The best way to stay informed, I find, is to find your emotional blind spot and keep checking it. We all have biases. Emotional, political. Listen to people you disagree with. No one says you have to adopt those ideas but unpacking the points that trigger you can be an extremely valuable exercise. As either Aristotle or Tupac said, “Know thyself lest ye wreck thyself…”
Once a month I cram all my media snippets and desired C-Span coverage with a full-day binge on YouTube, carefully selecting smaller doses of corporate news. It’s more for a point of reference, a place to begin.
During their respective interviews this month with the aforementioned Tulsi Gabbard, McCain, along with her View co-hosts, and Colbert took interestingly similar approaches. Though the View was certainly more aggressive, they asked Ms. Gabbard pretty much the same line of questioning.
I compared this to other coverage of Gabbard in the MSM and found more of the same. There was a CNN town hall with Dana Bash and a MSNBC interview with Gabbard that went predictably off the rails. What I saw was TV hosts badgering an absolutely poised Gabbard on Syria and Venezuela in particular.
I found Colbert somewhat aloof in his segment, but Ms. McCain was literally glaring in anger, embarrassingly unable to conceal her distaste for Gabbard, whom she called an “Assad apologist”.
Glaringly obvious is the omission by both McCain and Colbert regarding other key world dictators, or the ongoing genocide in Yemen. Nor do they broach the Israeli/Palestinian conflict, which, to be fair, is loaded with intricacies that may not be suitable for a short interview but by definition IS an actual humanitarian crisis.
Selective outrage over people in Syria dying while ignoring the fact that the US covertly funded both sides in the Syrian opposition since 2011 is 100% by design. The US has been covertly toppling world leaders and fomenting discord abroad since the 60’s. Once destabilized, our key corporate players move in and quickly privatize assets. Rinse and repeat.
Why does the Pentagon support and partner continuously with Saudi Arabia, a brutal regime committing mass genocide in Yemen right now? My guess is money and oil, but more specifically I have read that vast oil reserves in Syria near Israel’s Golan Heights area are at stake. Also there’s desire to build a pipeline through Syria and compete with Russia for Europe’s oil business.
When we take ownership of the fact that these are large-scale business maneuvers taking place we will be less susceptible to media manipulations that are specifically designed to build public support in the name of “freedom”.
It’s vital to recognize the rhetoric of war that has seeped into our daily vernacular, coupled with actual perpetual war since 9/11 is normalizing civilian murder and numbing us out.

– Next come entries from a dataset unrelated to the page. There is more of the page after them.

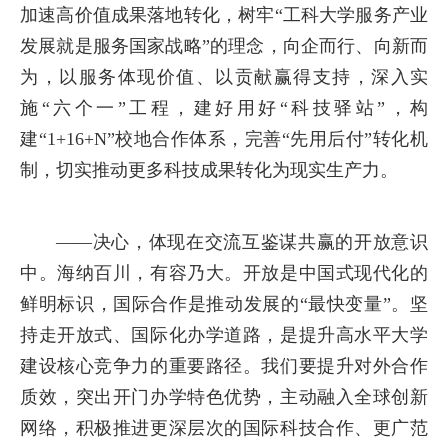
加速高价值成果落地转化，树牢“工科大学服务产业
发展就是服务国家战略”的理念，向企而行、向新而
为，以服务体现价值、以贡献赢得支持，深入实
施“六个一”工程，建好用好“科技驿站”，构
建“1+16+N”校地合作体系，完善“先用后付”转化机
制，切实推动更多科技成果转化为现实生产力。
——决心，体现在交流互鉴谋共赢的开放意识
中。海纳百川，有容乃大。开放是中国式现代化的
鲜明标识，国际合作是推动发展的“最快变量”。坚
持走开放式、国际化办学道路，是提升高水平大学
建设核心竞争力的重要路径。我们
要提升对外合作
质效，突出开门办学特色优势，主动融入全球创新
网络，积极推进更深层次的国际科技合作、更广范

We talk about spreading democracy but it is and always has been about oil. Otherwise we would not ignore the other very real humanitarian crises I mentioned.

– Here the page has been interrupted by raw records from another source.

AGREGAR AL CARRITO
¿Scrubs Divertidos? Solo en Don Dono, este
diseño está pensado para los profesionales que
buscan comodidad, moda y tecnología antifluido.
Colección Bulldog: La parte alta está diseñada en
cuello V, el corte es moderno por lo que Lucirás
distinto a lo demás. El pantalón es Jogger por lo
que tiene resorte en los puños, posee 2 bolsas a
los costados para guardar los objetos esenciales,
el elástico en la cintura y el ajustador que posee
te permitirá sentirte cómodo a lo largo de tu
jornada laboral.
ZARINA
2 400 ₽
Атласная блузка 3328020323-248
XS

Dropping bombs on the already terrorized citizens of Syria is not a path to success or humanitarian at all. If the US feels strongly enough that Assad is a threat to national security or that he broke international law (something the US does all the time, incidentally) then get a tactical team in there and haul his ass out. Take him to court, or just shoot him if you must but the idea that bombimg a country to get one guy is inefficient and cruel.
Fun fact: Venezuela has an ocean of oil reserves, reportedly more than the Saudis. The notion that the US “attempted” to send humanitarian aid to an ungrateful Maduro is ludicrous and flat-out arrogant if you think about it, especially since it’s the sanctions imposed by the US that have crippled Venezuela’s economy in the first place. In previous years the US tried to overthrow former President Hugo Chavez without success, and Chavez would not bend to international pressure to privatize the rich assets of Venezuela.
This leads me to a side note about a weird hobby I have: I enjoy tracking Department of Defense third-party contract spending in a little Excel spreadsheet. I don’t get the numbers every day because – surprise surprise – the website doesn’t have downloadable XML data, forcing me to laboriously pick through wordy HTML text posted under separate hyperlinks for each day. Now let me assure you: the spending is not for food or to improve the VA. Spending usually caps under a billion per day but I’ve tracked it as high as 1.6 billion for just a single day’s contract awards.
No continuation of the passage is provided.